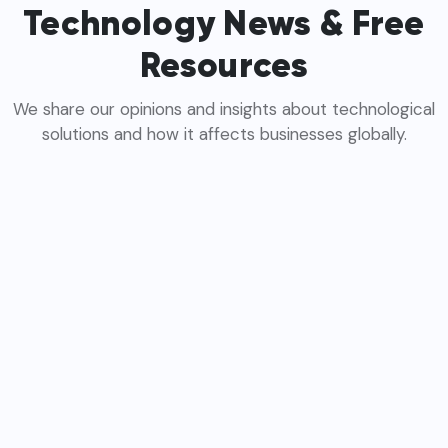
Technology News & Free
Resources
We share our opinions and insights about technological
solutions and how it affects businesses globally.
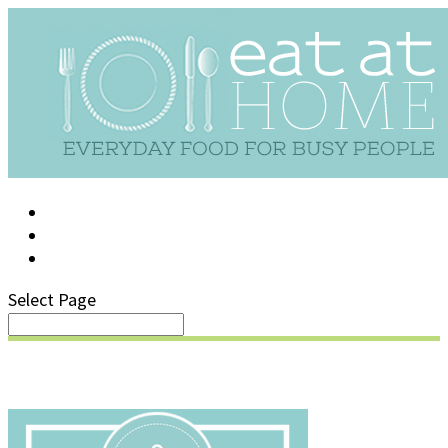
LOG IN
SUPPORT/FAQ
Select Page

========================================

ABOUT THIS TASK: Repeat the data word for word, excluding any image.

ANSWER SPACE:
Technology News & Free
Resources
We share our opinions and insights about technological
solutions and how it affects businesses globally.
LOG IN
SUPPORT/FAQ
Select Page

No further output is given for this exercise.